При этом выясняется, что драматургия не имела значения для Станиславского-актера с точки зрения воплощения им сценической правды по «системе». Войти в роль, поверить в магическое «если бы» надо одинаково уметь как в пьесе Чехова, так и в пьесе Шекспира или любого другого драматурга. Просто каждая новая работа льет у Станиславского воду на мельницу «системы».

У Волькенштейна же все дело в том, что «система» весьма спорна для него. Он признает ее лишь как «вдохновенный опыт», представляющий ценность лично для одного Станиславского (Волькенштейн В. М. Станиславский, с. 29, 31, 35).

[21] Как эти утверждения соотносятся с архивными документами см. в кн. «Станиславский и Немирович-Данченко. История театральных отношений. 1897 – 1908».

[22] Сокращенное название «Комической оперы».

[23] «Качаловская группа» вернулась в Москву 20 мая 1922 года.

[24] О. В. Бакланова — первая исполнительница ролей Ланж («Дочь Анго») и Периколы («Перикола»). В новых постановках Немировича-Данченко в Москве за время зарубежных гастролей МХАТ она была занята в главных ролях — Лизистраты («Лизистрата») и Карменситы («Карменсита и солдат»).
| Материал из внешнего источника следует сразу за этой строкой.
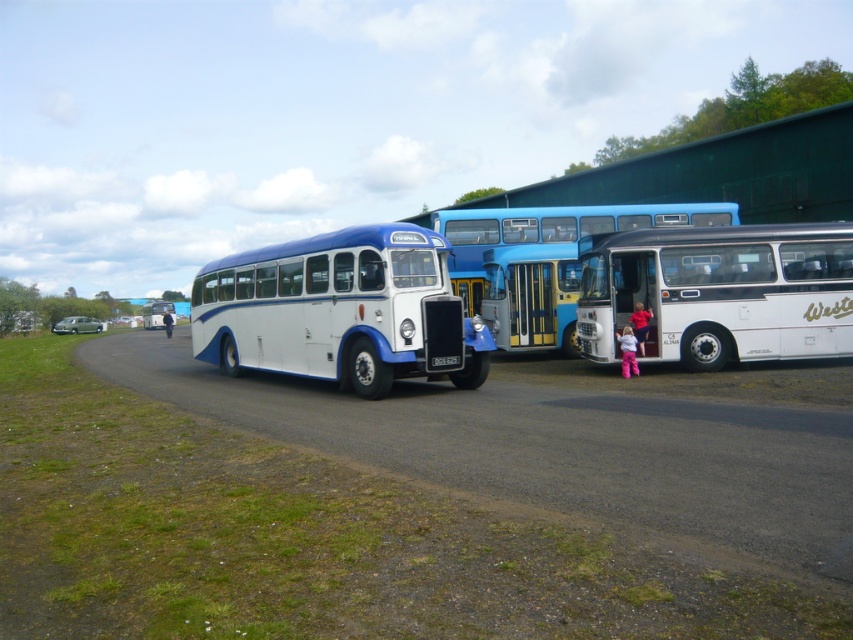 You are standing at the bus station and want to reach a specific point marked at coordinates point [833,248]. If you walk straight from your current position, will you reach that point within 16 meters?

The distance between point [833,248] and the viewer is 15.61 meters, so yes, you can reach it within 16 meters by walking straight.

You are standing at the entrance of the bus station and want to board the white matte bus at center. According to the coordinates given, in which direction should you walk to reach it?

The white matte bus at center is located at coordinates point (721, 292). Since the coordinate system typically places (0, 0) at the bottom left corner, you should walk towards the upper right direction to reach it. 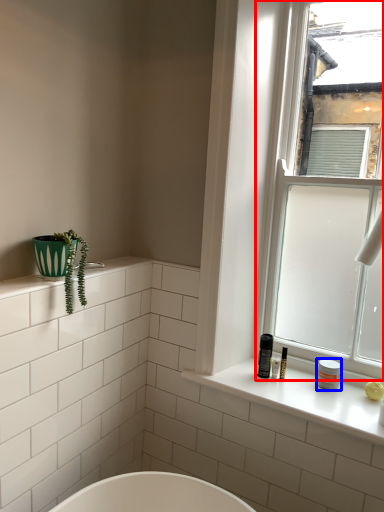 Question: Which point is closer to the camera, window (highlighted by a red box) or toiletry (highlighted by a blue box)?

Choices:
 (A) window
 (B) toiletry

Answer: (A) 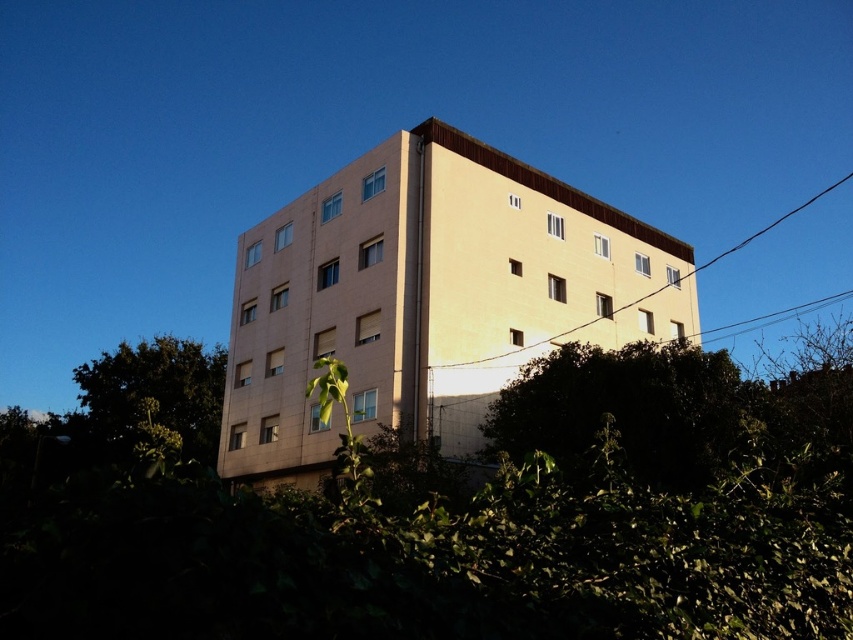 Does green leafy hedge at lower center have a lesser height compared to tan smooth building at center?

Correct, green leafy hedge at lower center is not as tall as tan smooth building at center.

Who is more distant from viewer, (213, 609) or (480, 362)?

Point (480, 362)

Identify the location of green leafy hedge at lower center. The width and height of the screenshot is (853, 640). (456, 518). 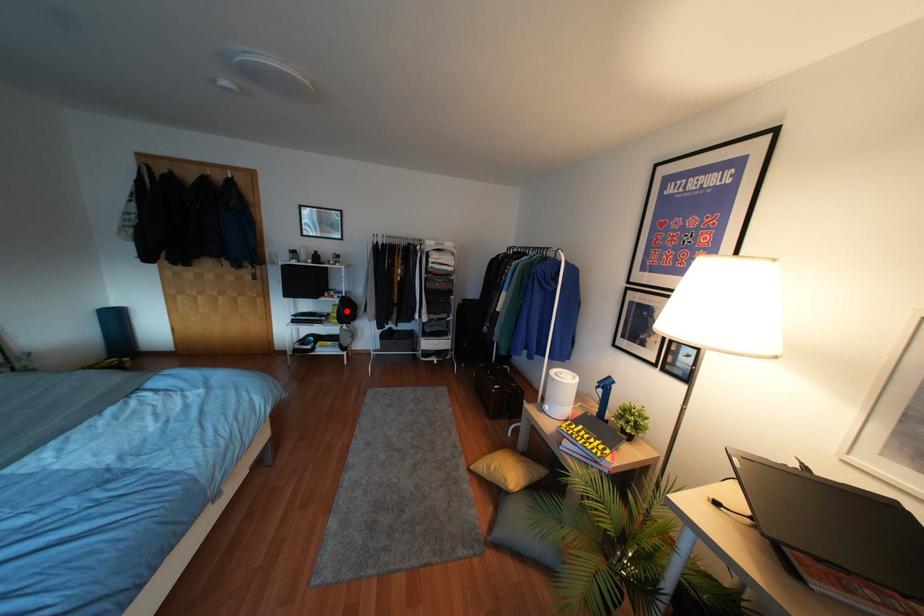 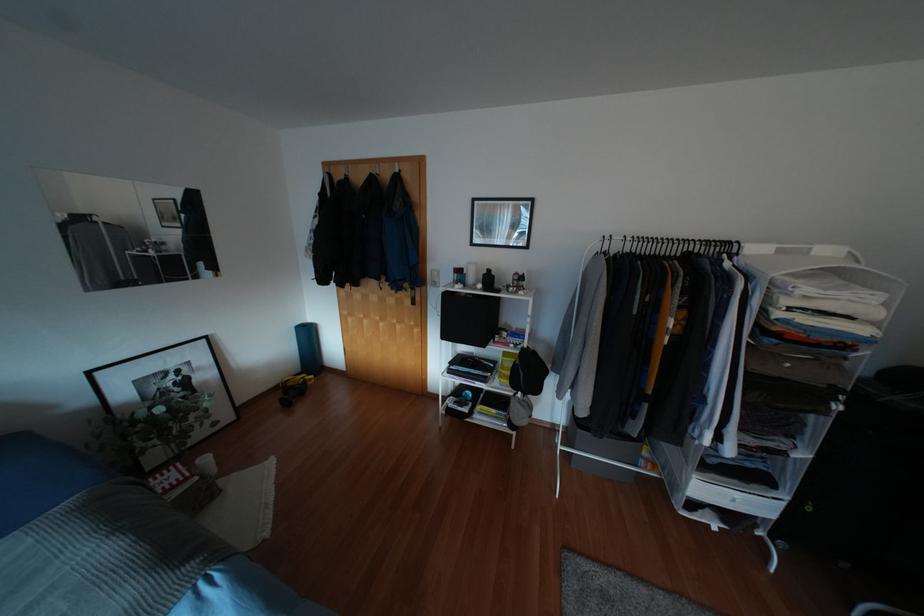 Find the pixel in the second image that matches the highlighted location in the first image.

(528, 371) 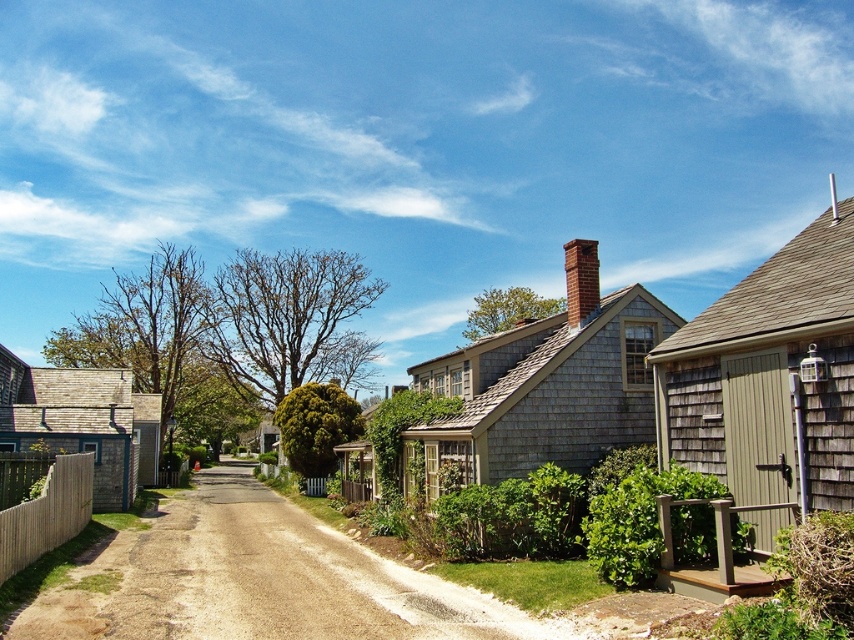 Question: Which of the following is the closest to the observer?

Choices:
 (A) wooden picket fence at lower left
 (B) brick chimney at upper center

Answer: (A)

Question: Is wooden picket fence at lower left wider than brick chimney at upper center?

Choices:
 (A) no
 (B) yes

Answer: (B)

Question: Can you confirm if wooden picket fence at lower left is smaller than brick chimney at upper center?

Choices:
 (A) no
 (B) yes

Answer: (A)

Question: Which object is closer to the camera taking this photo?

Choices:
 (A) brick chimney at upper center
 (B) wooden picket fence at lower left

Answer: (B)

Question: Which object is closer to the camera taking this photo?

Choices:
 (A) wooden picket fence at lower left
 (B) brick chimney at upper center

Answer: (A)

Question: Is wooden picket fence at lower left positioned in front of brick chimney at upper center?

Choices:
 (A) yes
 (B) no

Answer: (A)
[25] Узнав о включении в репертуар второго сезона гастролей (1923/24) «Братьев Карамазовых», Немирович-Данченко писал: «Неужели, ставя “Карамазовых”, Вы не выпишете Германову?» (Письмо к О. С. Бокшанской от 24 февраля 1923, Н-Д № 327). Германовой была отправлена телеграмма с приглашением. Ответ ее неизвестен. В гастролях она по-прежнему не участвовала.

[26] Подобных поборов со стороны властей не было. МХАТ должен был вносить сборы с трех спектаклей и двух концертов в год в Особый комитет по организации артистических поездок «на борьбу с последствиями голода в РСФСР» (Ф. 1, сезон 1922/23, ед. хр. 302). Переписка театра с Особым комитетом показывает, что эти деньги не вносились в срок и висели на театре постоянным долгом.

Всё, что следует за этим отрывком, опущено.